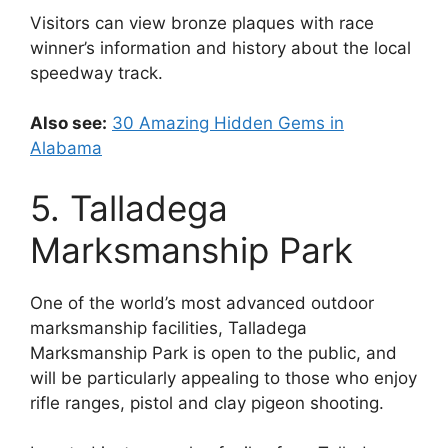
Visitors can view bronze plaques with race
winner’s information and history about the local
speedway track.
Also see:
30 Amazing Hidden Gems in
Alabama
5. Talladega
Marksmanship Park
One of the world’s most advanced outdoor
marksmanship facilities, Talladega
Marksmanship Park is open to the public, and
will be particularly appealing to those who enjoy
rifle ranges, pistol and clay pigeon shooting.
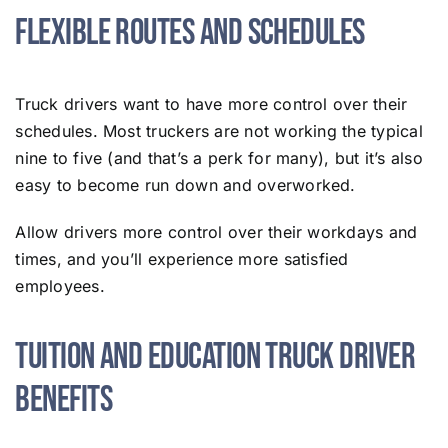
Flexible Routes and Schedules
Truck drivers want to have more control over their
schedules. Most truckers are not working the typical
nine to five (and that’s a perk for many), but it’s also
easy to become run down and overworked.
Allow drivers more control over their workdays and
times, and you’ll experience more satisfied
employees.
Tuition and Education Truck Driver
Benefits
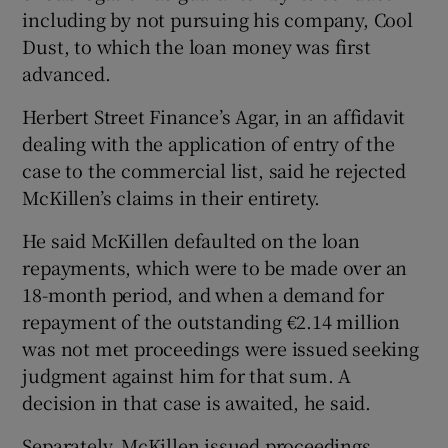
including by not pursuing his company, Cool
Dust, to which the loan money was first
advanced.
Herbert Street Finance’s Agar, in an affidavit
dealing with the application of entry of the
case to the commercial list, said he rejected
McKillen’s claims in their entirety.
He said McKillen defaulted on the loan
repayments, which were to be made over an
18-month period, and when a demand for
repayment of the outstanding €2.14 million
was not met proceedings were issued seeking
judgment against him for that sum. A
decision in that case is awaited, he said.
Separately, McKillen issued proceedings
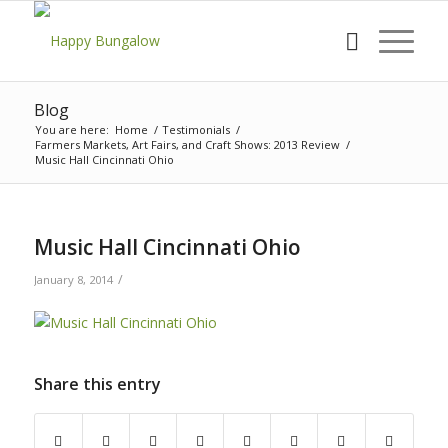
Blog
You are here:
Home
/
Testimonials
/
Farmers Markets, Art Fairs, and Craft Shows: 2013 Review
/
Music Hall Cincinnati Ohio
Music Hall Cincinnati Ohio
/
January 8, 2014
Share this entry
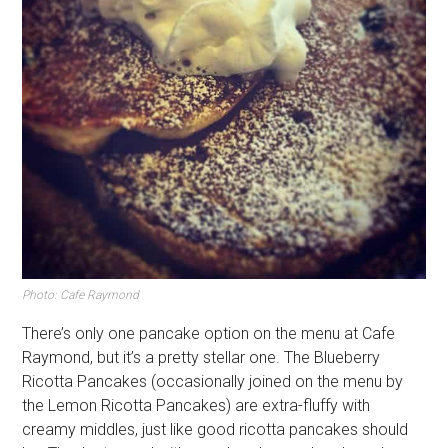
Photo: Cafe Raymond
There’s only one pancake option on the menu at Cafe
Raymond, but it’s a pretty stellar one. The Blueberry
Ricotta Pancakes (occasionally joined on the menu by
the Lemon Ricotta Pancakes) are extra-fluffy with
creamy middles, just like good ricotta pancakes should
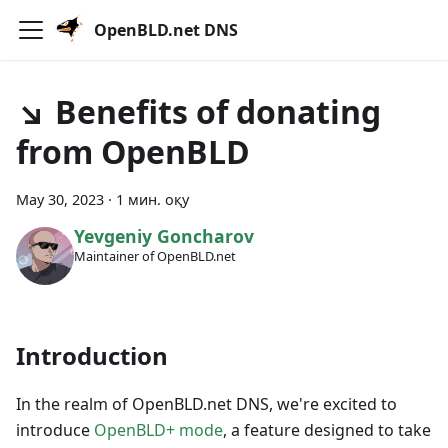
OpenBLD.net DNS
↘ Benefits of donating
from OpenBLD
May 30, 2023
·
1 мин. оқу
Yevgeniy Goncharov
Maintainer of OpenBLD.net
Introduction
In the realm of OpenBLD.net DNS, we're excited to
introduce
OpenBLD+ mode
, a feature designed to take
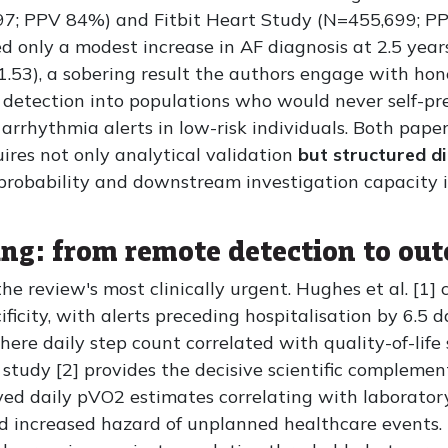
7; PPV 84%) and Fitbit Heart Study (N=455,699; PP
ed only a modest increase in AF diagnosis at 2.5 yea
.53), a sobering result the authors engage with hones
 detection into populations who would never self-pr
arrhythmia alerts in low-risk individuals. Both pap
uires not only analytical validation
but structured 
 probability and downstream investigation capacity 
ing: from remote detection to ou
the review's most clinically urgent. Hughes et al. [
icity, with alerts preceding hospitalisation by 6.5 da
ere daily step count correlated with quality-of-life 
tudy [2] provides the decisive scientific compleme
ved daily pVO2 estimates correlating with laboratory
d increased hazard of unplanned healthcare events. M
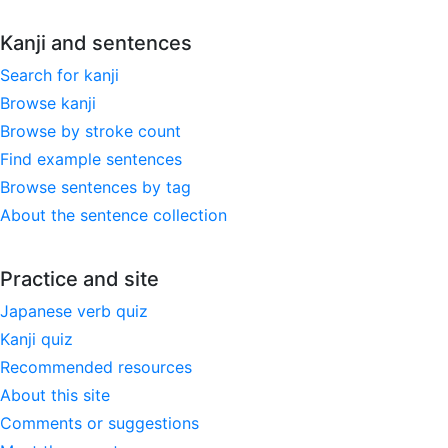
Kanji and sentences
Search for kanji
Browse kanji
Browse by stroke count
Find example sentences
Browse sentences by tag
About the sentence collection
Practice and site
Japanese verb quiz
Kanji quiz
Recommended resources
About this site
Comments or suggestions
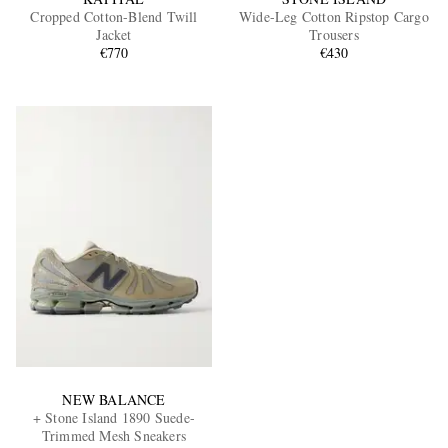
Cropped Cotton-Blend Twill
Wide-Leg Cotton Ripstop Cargo
Jacket
Trousers
€770
€430
NEW BALANCE
+ Stone Island 1890 Suede-
Trimmed Mesh Sneakers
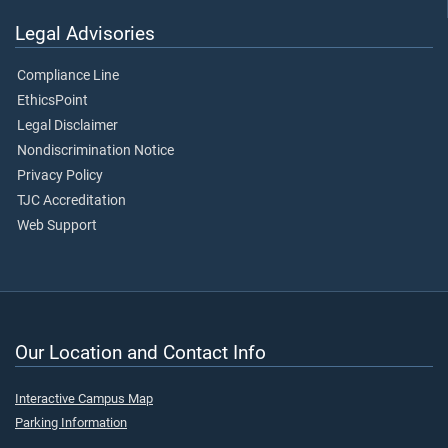
Legal Advisories
Compliance Line
EthicsPoint
Legal Disclaimer
Nondiscrimination Notice
Privacy Policy
TJC Accreditation
Web Support
Our Location and Contact Info
Interactive Campus Map
Parking Information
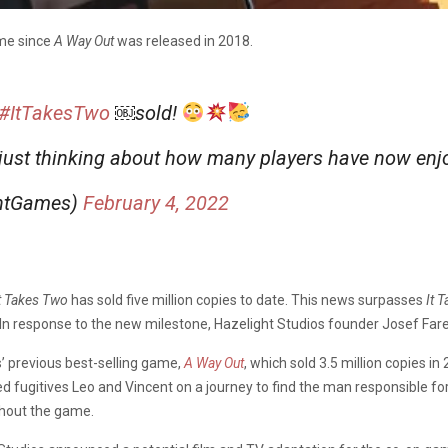
ame since
A Way Out
was released in 2018.
#ItTakesTwo
￼sold!
 just thinking about how many players have now en
ghtGames)
February 4, 2022
t Takes Two
has sold five million copies to date. This news surpasses
It
T
 In response to the new milestone, Hazelight Studios founder Josef Far
s’ previous best-selling game,
A Way Out
, which sold 3.5 million copies i
d fugitives Leo and Vincent on a journey to find the man responsible fo
ghout the game.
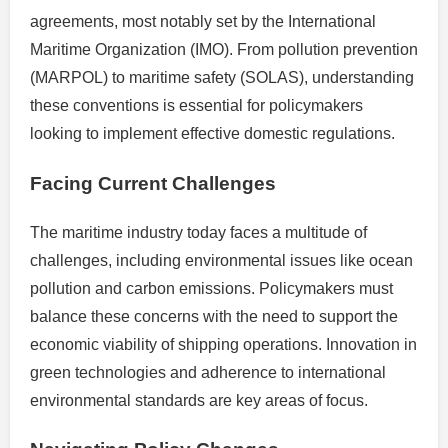
agreements, most notably set by the International
Maritime Organization (IMO). From pollution prevention
(MARPOL) to maritime safety (SOLAS), understanding
these conventions is essential for policymakers
looking to implement effective domestic regulations.
Facing Current Challenges
The maritime industry today faces a multitude of
challenges, including environmental issues like ocean
pollution and carbon emissions. Policymakers must
balance these concerns with the need to support the
economic viability of shipping operations. Innovation in
green technologies and adherence to international
environmental standards are key areas of focus.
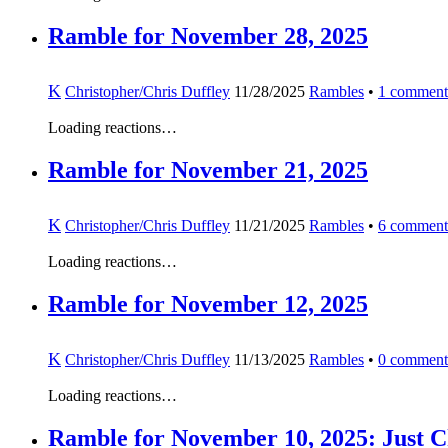
Ramble for November 28, 2025
K
Christopher/Chris Duffley
11/28/2025
Rambles
•
1
comment
Loading reactions…
Ramble for November 21, 2025
K
Christopher/Chris Duffley
11/21/2025
Rambles
•
6
comment
Loading reactions…
Ramble for November 12, 2025
K
Christopher/Chris Duffley
11/13/2025
Rambles
•
0
comment
Loading reactions…
Ramble for November 10, 2025: Just C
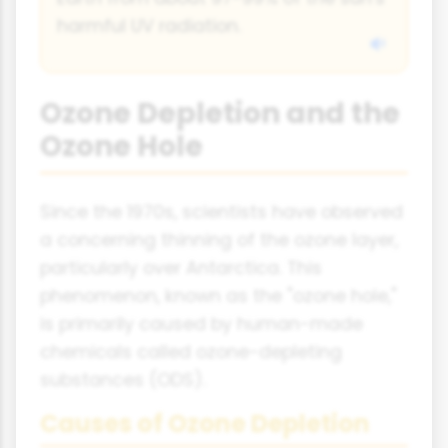
harmful UV radiation.
Ozone Depletion and the
Ozone Hole
Since the 1970s, scientists have observed
a concerning thinning of the ozone layer,
particularly over Antarctica. This
phenomenon, known as the "ozone hole,"
is primarily caused by human-made
chemicals called ozone-depleting
substances (ODS).
Causes of Ozone Depletion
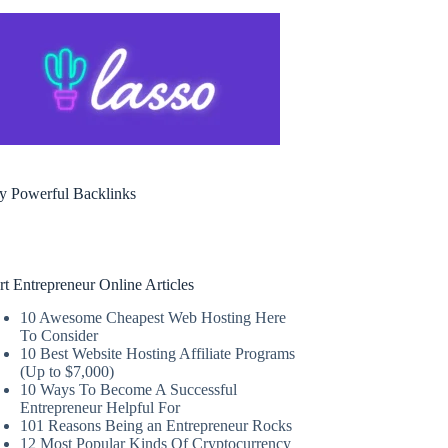
y Powerful Backlinks
rt Entrepreneur Online Articles
10 Awesome Cheapest Web Hosting Here
To Consider
10 Best Website Hosting Affiliate Programs
(Up to $7,000)
10 Ways To Become A Successful
Entrepreneur Helpful For
101 Reasons Being an Entrepreneur Rocks
12 Most Popular Kinds Of Cryptocurrency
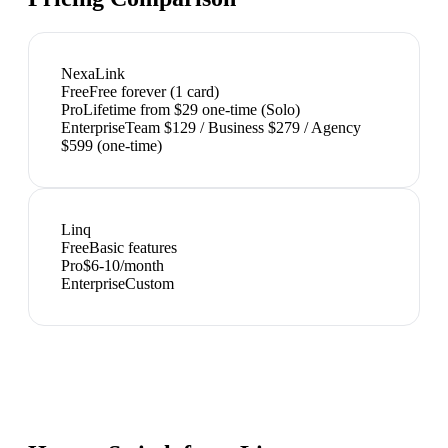
NexaLink
Free
Free forever (1 card)
Pro
Lifetime from $29 one-time (Solo)
Enterprise
Team $129 / Business $279 / Agency
$599 (one-time)
Linq
Free
Basic features
Pro
$6-10/month
Enterprise
Custom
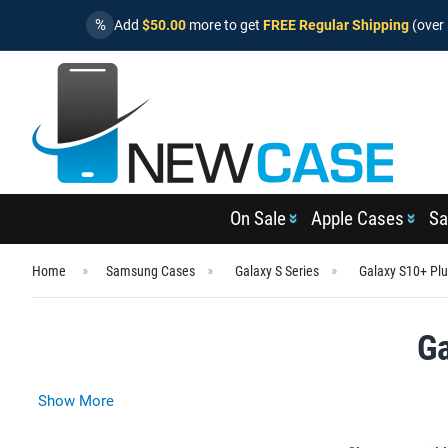
%
Add
$50.00
more to get
FREE Regular Shipping
(over 
On Sale
Apple Cases
Sa
Home
Samsung Cases
Galaxy S Series
Galaxy S10+ Pl
Ga
Show More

___

### Description of the task
Take each line above that holds the string "have" and copy it.

### Completed task
Truck drivers want to have more control over their
 just thinking about how many players have now en
Since the 1970s, scientists have observed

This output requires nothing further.